8. Snowblind: The Invisible Hand of Secret Blizzard
   
   A report by Lumen reveals that Russian threat actor Secret Blizzard has hijacked the C2 servers of a Pakistan APT. Over the past two years, Secret Blizzard has infiltrated 33 C2 servers and deployed their malware into Afghan government networks. The Russian group was also able to compromise the workstations of Pakistan operators and steal their tools and data, including RATs and malware. This approach allows threat actors to gather intelligence while making attribution much more difficult.
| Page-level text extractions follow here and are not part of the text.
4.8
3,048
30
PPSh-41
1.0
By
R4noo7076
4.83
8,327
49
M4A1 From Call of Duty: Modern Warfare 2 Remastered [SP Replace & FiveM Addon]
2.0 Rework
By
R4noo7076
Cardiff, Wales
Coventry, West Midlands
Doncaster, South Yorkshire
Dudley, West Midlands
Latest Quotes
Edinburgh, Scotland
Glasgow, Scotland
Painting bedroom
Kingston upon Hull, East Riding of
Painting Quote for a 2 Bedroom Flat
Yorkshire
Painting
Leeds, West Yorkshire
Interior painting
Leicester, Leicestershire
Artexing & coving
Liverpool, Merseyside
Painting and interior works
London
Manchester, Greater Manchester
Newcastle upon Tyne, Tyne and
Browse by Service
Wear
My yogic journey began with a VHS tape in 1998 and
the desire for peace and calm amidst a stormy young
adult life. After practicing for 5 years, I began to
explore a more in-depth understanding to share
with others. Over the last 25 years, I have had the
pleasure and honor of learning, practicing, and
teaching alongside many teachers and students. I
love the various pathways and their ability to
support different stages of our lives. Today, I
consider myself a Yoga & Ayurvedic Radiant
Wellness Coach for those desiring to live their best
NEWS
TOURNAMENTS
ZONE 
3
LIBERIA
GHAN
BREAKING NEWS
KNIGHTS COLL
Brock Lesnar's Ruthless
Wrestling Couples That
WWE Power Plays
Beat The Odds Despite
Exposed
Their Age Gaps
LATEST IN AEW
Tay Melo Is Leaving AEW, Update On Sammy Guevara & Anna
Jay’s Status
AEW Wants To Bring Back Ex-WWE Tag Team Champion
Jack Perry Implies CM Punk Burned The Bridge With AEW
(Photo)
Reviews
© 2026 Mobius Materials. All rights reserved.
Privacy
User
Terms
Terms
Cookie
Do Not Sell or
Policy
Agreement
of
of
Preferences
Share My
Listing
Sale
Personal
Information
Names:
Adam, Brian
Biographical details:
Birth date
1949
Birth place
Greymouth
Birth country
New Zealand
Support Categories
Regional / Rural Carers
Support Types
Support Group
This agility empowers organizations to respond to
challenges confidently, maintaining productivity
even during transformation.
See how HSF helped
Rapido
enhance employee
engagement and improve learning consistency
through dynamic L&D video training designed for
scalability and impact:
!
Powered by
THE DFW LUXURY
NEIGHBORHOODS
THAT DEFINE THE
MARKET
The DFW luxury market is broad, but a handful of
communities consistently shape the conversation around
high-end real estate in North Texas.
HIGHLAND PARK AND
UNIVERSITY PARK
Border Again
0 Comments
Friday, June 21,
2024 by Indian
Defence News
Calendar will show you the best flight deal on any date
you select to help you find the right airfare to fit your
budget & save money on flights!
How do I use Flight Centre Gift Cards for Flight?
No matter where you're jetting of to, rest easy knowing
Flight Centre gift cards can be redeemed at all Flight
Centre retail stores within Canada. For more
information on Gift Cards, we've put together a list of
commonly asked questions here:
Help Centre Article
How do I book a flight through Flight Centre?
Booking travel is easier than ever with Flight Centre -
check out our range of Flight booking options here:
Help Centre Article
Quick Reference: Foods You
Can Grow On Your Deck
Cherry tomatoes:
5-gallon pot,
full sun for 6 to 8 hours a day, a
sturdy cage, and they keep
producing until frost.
9. Japan Warns of Io-Data Zero-Day Router Flaws Exploited in Attacks
   
   Japan’s CERT is warning of three critical vulnerabilities in I-O’s UD-TL1 router series that are currently being exploited in the wild. The vulnerabilities allow attackers to access sensitive files, execute commands, and disable firewalls on affected devices. While I-O has released a patch, it only addresses the firewall vulnerability. The other two issues will not be fixed until December 18th, 2024.
10. Bootkitty: Analyzing the First Uefi Bootkit for Linux
    
    Bootkitty is the first UEFI bootkit to target Linux systems. It contains capabilities like disabling kernel signature verification and preloading files during system startup. It patches the Linux kernel to bypass security and allows unsigned kernel modules to load. When loaded, the bootkit displays ASCII art and prints that BlackCat developed it. There is no connection to the ransomware group ALPHV/BlackCat, as this is a separate entity sharing the name. While it seems to be a proof of concept, it showcases that a UEFI bootkit is no longer Windows-exclusive.